## [WHAT IS EXPECTED]
At the line that includes "This screenshot has width=1280, height=1367.", begin writing out the entries below exactly, and continue through the last line without adding anything.

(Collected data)
- - -

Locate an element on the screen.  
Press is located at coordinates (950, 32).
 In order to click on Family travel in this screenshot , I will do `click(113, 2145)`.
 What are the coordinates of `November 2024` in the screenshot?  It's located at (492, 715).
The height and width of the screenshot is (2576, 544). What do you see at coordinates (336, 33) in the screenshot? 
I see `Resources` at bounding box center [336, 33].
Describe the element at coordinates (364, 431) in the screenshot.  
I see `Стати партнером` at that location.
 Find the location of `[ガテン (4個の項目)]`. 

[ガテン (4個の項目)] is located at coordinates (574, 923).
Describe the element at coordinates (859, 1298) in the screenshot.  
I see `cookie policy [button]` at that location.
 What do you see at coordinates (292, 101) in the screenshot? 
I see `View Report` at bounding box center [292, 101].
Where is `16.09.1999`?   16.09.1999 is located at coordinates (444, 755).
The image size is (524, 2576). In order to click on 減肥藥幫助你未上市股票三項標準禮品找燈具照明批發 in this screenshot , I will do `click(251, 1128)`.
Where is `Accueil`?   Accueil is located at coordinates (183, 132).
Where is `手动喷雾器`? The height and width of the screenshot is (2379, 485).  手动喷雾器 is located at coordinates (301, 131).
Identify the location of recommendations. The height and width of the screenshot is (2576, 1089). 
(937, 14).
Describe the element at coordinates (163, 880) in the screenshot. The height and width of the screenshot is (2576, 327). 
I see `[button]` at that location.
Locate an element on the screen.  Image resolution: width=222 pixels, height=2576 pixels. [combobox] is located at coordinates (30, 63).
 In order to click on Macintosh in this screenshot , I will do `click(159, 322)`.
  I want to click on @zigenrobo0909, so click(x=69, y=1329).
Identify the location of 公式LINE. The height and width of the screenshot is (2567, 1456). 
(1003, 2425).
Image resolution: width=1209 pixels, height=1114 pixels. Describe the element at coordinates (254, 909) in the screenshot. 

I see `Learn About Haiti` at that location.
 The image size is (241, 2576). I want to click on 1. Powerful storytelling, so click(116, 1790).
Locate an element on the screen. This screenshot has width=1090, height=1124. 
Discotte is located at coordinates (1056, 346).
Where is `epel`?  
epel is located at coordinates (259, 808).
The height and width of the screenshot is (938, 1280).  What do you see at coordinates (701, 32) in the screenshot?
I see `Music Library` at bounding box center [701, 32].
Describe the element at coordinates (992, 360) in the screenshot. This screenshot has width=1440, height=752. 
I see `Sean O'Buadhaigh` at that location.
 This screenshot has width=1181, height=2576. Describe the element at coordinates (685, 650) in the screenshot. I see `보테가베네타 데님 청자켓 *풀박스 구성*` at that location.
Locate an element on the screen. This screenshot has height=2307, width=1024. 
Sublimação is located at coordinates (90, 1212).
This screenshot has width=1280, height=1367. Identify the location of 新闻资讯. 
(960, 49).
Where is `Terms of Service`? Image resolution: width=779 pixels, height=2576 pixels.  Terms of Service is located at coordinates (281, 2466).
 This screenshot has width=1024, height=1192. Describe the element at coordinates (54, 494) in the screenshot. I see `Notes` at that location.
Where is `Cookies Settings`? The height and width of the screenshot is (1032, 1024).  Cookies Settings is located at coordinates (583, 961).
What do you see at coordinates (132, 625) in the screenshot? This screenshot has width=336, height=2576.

- - -

## [EXERCISE OUTPUT]
This screenshot has width=1280, height=1367. Identify the location of 新闻资讯. 
(960, 49).
Where is `Terms of Service`? Image resolution: width=779 pixels, height=2576 pixels.  Terms of Service is located at coordinates (281, 2466).
 This screenshot has width=1024, height=1192. Describe the element at coordinates (54, 494) in the screenshot. I see `Notes` at that location.
Where is `Cookies Settings`? The height and width of the screenshot is (1032, 1024).  Cookies Settings is located at coordinates (583, 961).
What do you see at coordinates (132, 625) in the screenshot? This screenshot has width=336, height=2576.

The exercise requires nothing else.